**ACTION ITEM**.
The data below is to be repeated in full, exactly as given.

(THE RECORDS)

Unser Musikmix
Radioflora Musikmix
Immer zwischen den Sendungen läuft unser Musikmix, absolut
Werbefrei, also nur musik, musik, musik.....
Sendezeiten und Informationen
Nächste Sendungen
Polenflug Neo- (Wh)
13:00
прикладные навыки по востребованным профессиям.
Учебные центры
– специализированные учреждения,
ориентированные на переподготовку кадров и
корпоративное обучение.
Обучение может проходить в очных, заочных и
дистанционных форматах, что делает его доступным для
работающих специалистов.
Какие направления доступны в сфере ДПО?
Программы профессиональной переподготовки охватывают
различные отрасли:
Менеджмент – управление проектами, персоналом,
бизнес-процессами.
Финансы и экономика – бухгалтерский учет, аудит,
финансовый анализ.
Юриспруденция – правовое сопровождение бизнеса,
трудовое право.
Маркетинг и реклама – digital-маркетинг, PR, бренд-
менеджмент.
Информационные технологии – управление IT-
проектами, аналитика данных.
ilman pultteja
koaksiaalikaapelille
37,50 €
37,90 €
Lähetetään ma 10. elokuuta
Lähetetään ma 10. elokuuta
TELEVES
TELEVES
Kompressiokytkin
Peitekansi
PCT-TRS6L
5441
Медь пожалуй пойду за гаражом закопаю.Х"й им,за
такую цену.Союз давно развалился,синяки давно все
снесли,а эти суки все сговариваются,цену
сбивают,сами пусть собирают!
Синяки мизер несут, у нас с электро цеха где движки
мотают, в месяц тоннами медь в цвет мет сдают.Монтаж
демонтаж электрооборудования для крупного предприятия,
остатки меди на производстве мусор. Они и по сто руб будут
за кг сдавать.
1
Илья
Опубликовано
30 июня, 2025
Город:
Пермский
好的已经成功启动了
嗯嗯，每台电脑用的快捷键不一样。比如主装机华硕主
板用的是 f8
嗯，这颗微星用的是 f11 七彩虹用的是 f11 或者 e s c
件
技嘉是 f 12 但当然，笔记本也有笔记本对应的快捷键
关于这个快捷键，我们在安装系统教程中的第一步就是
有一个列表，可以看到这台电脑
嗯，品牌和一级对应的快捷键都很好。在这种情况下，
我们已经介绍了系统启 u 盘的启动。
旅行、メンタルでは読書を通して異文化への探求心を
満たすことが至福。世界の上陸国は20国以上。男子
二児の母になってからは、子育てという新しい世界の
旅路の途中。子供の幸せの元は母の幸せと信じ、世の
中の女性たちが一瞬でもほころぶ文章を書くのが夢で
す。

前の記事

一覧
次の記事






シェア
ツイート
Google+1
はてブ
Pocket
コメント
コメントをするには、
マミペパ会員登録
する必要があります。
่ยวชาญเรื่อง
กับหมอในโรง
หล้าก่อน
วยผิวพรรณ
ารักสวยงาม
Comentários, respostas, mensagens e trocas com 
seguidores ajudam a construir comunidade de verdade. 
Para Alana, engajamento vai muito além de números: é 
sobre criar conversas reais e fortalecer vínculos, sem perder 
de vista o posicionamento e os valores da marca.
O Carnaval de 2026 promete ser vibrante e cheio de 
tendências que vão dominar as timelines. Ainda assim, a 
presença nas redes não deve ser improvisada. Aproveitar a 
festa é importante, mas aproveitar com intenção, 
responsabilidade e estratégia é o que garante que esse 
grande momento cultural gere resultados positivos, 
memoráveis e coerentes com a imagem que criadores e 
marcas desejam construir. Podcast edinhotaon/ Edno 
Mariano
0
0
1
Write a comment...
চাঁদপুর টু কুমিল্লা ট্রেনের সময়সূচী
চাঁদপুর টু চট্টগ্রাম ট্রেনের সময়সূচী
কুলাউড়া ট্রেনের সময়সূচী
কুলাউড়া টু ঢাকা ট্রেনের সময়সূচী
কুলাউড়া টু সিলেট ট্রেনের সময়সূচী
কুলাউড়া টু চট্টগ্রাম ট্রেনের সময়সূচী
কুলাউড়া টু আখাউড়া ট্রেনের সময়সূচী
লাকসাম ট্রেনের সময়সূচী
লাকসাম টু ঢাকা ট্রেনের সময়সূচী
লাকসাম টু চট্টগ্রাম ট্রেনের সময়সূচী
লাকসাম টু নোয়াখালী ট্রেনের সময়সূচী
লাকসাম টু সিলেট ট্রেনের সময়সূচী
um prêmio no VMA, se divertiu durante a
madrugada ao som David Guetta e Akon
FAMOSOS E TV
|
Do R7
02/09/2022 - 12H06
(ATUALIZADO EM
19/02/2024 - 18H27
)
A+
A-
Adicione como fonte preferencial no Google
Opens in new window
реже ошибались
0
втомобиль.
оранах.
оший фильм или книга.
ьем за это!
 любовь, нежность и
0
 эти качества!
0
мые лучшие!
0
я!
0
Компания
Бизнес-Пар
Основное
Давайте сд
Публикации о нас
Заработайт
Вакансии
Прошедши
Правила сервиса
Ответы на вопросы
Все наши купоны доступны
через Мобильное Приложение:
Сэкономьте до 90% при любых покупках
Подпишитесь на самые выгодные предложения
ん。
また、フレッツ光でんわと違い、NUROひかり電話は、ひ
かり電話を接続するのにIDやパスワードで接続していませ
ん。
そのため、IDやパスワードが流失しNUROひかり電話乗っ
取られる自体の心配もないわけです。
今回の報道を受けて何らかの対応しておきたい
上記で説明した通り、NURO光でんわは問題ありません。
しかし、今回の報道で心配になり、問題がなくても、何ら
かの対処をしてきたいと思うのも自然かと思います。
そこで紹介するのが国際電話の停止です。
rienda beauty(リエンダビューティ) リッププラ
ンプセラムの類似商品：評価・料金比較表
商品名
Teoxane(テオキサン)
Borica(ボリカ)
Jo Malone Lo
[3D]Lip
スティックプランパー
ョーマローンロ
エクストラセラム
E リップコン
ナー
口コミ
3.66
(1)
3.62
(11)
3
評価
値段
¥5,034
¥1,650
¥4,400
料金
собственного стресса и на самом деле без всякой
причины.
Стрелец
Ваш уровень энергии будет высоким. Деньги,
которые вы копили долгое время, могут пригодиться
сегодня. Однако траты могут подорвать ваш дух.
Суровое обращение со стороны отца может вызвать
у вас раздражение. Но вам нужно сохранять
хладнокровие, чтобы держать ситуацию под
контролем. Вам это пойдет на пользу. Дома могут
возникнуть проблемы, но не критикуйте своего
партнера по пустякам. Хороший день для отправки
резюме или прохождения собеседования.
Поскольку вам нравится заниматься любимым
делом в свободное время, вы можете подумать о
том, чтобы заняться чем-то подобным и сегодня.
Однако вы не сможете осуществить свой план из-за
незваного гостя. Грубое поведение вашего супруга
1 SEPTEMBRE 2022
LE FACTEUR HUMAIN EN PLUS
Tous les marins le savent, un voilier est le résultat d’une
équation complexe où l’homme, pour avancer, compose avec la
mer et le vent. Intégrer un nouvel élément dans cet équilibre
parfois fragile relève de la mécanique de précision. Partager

(End THE RECORDS)

**SOLUTION FOR THIS TASK**.
Unser Musikmix
Radioflora Musikmix
Immer zwischen den Sendungen läuft unser Musikmix, absolut
Werbefrei, also nur musik, musik, musik.....
Sendezeiten und Informationen
Nächste Sendungen
Polenflug Neo- (Wh)
13:00
прикладные навыки по востребованным профессиям.
Учебные центры
– специализированные учреждения,
ориентированные на переподготовку кадров и
корпоративное обучение.
Обучение может проходить в очных, заочных и
дистанционных форматах, что делает его доступным для
работающих специалистов.
Какие направления доступны в сфере ДПО?
Программы профессиональной переподготовки охватывают
различные отрасли:
Менеджмент – управление проектами, персоналом,
бизнес-процессами.
Финансы и экономика – бухгалтерский учет, аудит,
финансовый анализ.
Юриспруденция – правовое сопровождение бизнеса,
трудовое право.
Маркетинг и реклама – digital-маркетинг, PR, бренд-
менеджмент.
Информационные технологии – управление IT-
проектами, аналитика данных.
ilman pultteja
koaksiaalikaapelille
37,50 €
37,90 €
Lähetetään ma 10. elokuuta
Lähetetään ma 10. elokuuta
TELEVES
TELEVES
Kompressiokytkin
Peitekansi
PCT-TRS6L
5441
Медь пожалуй пойду за гаражом закопаю.Х"й им,за
такую цену.Союз давно развалился,синяки давно все
снесли,а эти суки все сговариваются,цену
сбивают,сами пусть собирают!
Синяки мизер несут, у нас с электро цеха где движки
мотают, в месяц тоннами медь в цвет мет сдают.Монтаж
демонтаж электрооборудования для крупного предприятия,
остатки меди на производстве мусор. Они и по сто руб будут
за кг сдавать.
1
Илья
Опубликовано
30 июня, 2025
Город:
Пермский
好的已经成功启动了
嗯嗯，每台电脑用的快捷键不一样。比如主装机华硕主
板用的是 f8
嗯，这颗微星用的是 f11 七彩虹用的是 f11 或者 e s c
件
技嘉是 f 12 但当然，笔记本也有笔记本对应的快捷键
关于这个快捷键，我们在安装系统教程中的第一步就是
有一个列表，可以看到这台电脑
嗯，品牌和一级对应的快捷键都很好。在这种情况下，
我们已经介绍了系统启 u 盘的启动。
旅行、メンタルでは読書を通して異文化への探求心を
満たすことが至福。世界の上陸国は20国以上。男子
二児の母になってからは、子育てという新しい世界の
旅路の途中。子供の幸せの元は母の幸せと信じ、世の
中の女性たちが一瞬でもほころぶ文章を書くのが夢で
す。

前の記事

一覧
次の記事






シェア
ツイート
Google+1
はてブ
Pocket
コメント
コメントをするには、
マミペパ会員登録
する必要があります。
่ยวชาญเรื่อง
กับหมอในโรง
หล้าก่อน
วยผิวพรรณ
ารักสวยงาม
Comentários, respostas, mensagens e trocas com 
seguidores ajudam a construir comunidade de verdade. 
Para Alana, engajamento vai muito além de números: é 
sobre criar conversas reais e fortalecer vínculos, sem perder 
de vista o posicionamento e os valores da marca.
O Carnaval de 2026 promete ser vibrante e cheio de 
tendências que vão dominar as timelines. Ainda assim, a 
presença nas redes não deve ser improvisada. Aproveitar a 
festa é importante, mas aproveitar com intenção, 
responsabilidade e estratégia é o que garante que esse 
grande momento cultural gere resultados positivos, 
memoráveis e coerentes com a imagem que criadores e 
marcas desejam construir. Podcast edinhotaon/ Edno 
Mariano
0
0
1
Write a comment...
চাঁদপুর টু কুমিল্লা ট্রেনের সময়সূচী
চাঁদপুর টু চট্টগ্রাম ট্রেনের সময়সূচী
কুলাউড়া ট্রেনের সময়সূচী
কুলাউড়া টু ঢাকা ট্রেনের সময়সূচী
কুলাউড়া টু সিলেট ট্রেনের সময়সূচী
কুলাউড়া টু চট্টগ্রাম ট্রেনের সময়সূচী
কুলাউড়া টু আখাউড়া ট্রেনের সময়সূচী
লাকসাম ট্রেনের সময়সূচী
লাকসাম টু ঢাকা ট্রেনের সময়সূচী
লাকসাম টু চট্টগ্রাম ট্রেনের সময়সূচী
লাকসাম টু নোয়াখালী ট্রেনের সময়সূচী
লাকসাম টু সিলেট ট্রেনের সময়সূচী
um prêmio no VMA, se divertiu durante a
madrugada ao som David Guetta e Akon
FAMOSOS E TV
|
Do R7
02/09/2022 - 12H06
(ATUALIZADO EM
19/02/2024 - 18H27
)
A+
A-
Adicione como fonte preferencial no Google
Opens in new window
реже ошибались
0
втомобиль.
оранах.
оший фильм или книга.
ьем за это!
 любовь, нежность и
0
 эти качества!
0
мые лучшие!
0
я!
0
Компания
Бизнес-Пар
Основное
Давайте сд
Публикации о нас
Заработайт
Вакансии
Прошедши
Правила сервиса
Ответы на вопросы
Все наши купоны доступны
через Мобильное Приложение:
Сэкономьте до 90% при любых покупках
Подпишитесь на самые выгодные предложения
ん。
また、フレッツ光でんわと違い、NUROひかり電話は、ひ
かり電話を接続するのにIDやパスワードで接続していませ
ん。
そのため、IDやパスワードが流失しNUROひかり電話乗っ
取られる自体の心配もないわけです。
今回の報道を受けて何らかの対応しておきたい
上記で説明した通り、NURO光でんわは問題ありません。
しかし、今回の報道で心配になり、問題がなくても、何ら
かの対処をしてきたいと思うのも自然かと思います。
そこで紹介するのが国際電話の停止です。
rienda beauty(リエンダビューティ) リッププラ
ンプセラムの類似商品：評価・料金比較表
商品名
Teoxane(テオキサン)
Borica(ボリカ)
Jo Malone Lo
[3D]Lip
スティックプランパー
ョーマローンロ
エクストラセラム
E リップコン
ナー
口コミ
3.66
(1)
3.62
(11)
3
評価
値段
¥5,034
¥1,650
¥4,400
料金
собственного стресса и на самом деле без всякой
причины.
Стрелец
Ваш уровень энергии будет высоким. Деньги,
которые вы копили долгое время, могут пригодиться
сегодня. Однако траты могут подорвать ваш дух.
Суровое обращение со стороны отца может вызвать
у вас раздражение. Но вам нужно сохранять
хладнокровие, чтобы держать ситуацию под
контролем. Вам это пойдет на пользу. Дома могут
возникнуть проблемы, но не критикуйте своего
партнера по пустякам. Хороший день для отправки
резюме или прохождения собеседования.
Поскольку вам нравится заниматься любимым
делом в свободное время, вы можете подумать о
том, чтобы заняться чем-то подобным и сегодня.
Однако вы не сможете осуществить свой план из-за
незваного гостя. Грубое поведение вашего супруга
1 SEPTEMBRE 2022
LE FACTEUR HUMAIN EN PLUS
Tous les marins le savent, un voilier est le résultat d’une
équation complexe où l’homme, pour avancer, compose avec la
mer et le vent. Intégrer un nouvel élément dans cet équilibre
parfois fragile relève de la mécanique de précision. Partager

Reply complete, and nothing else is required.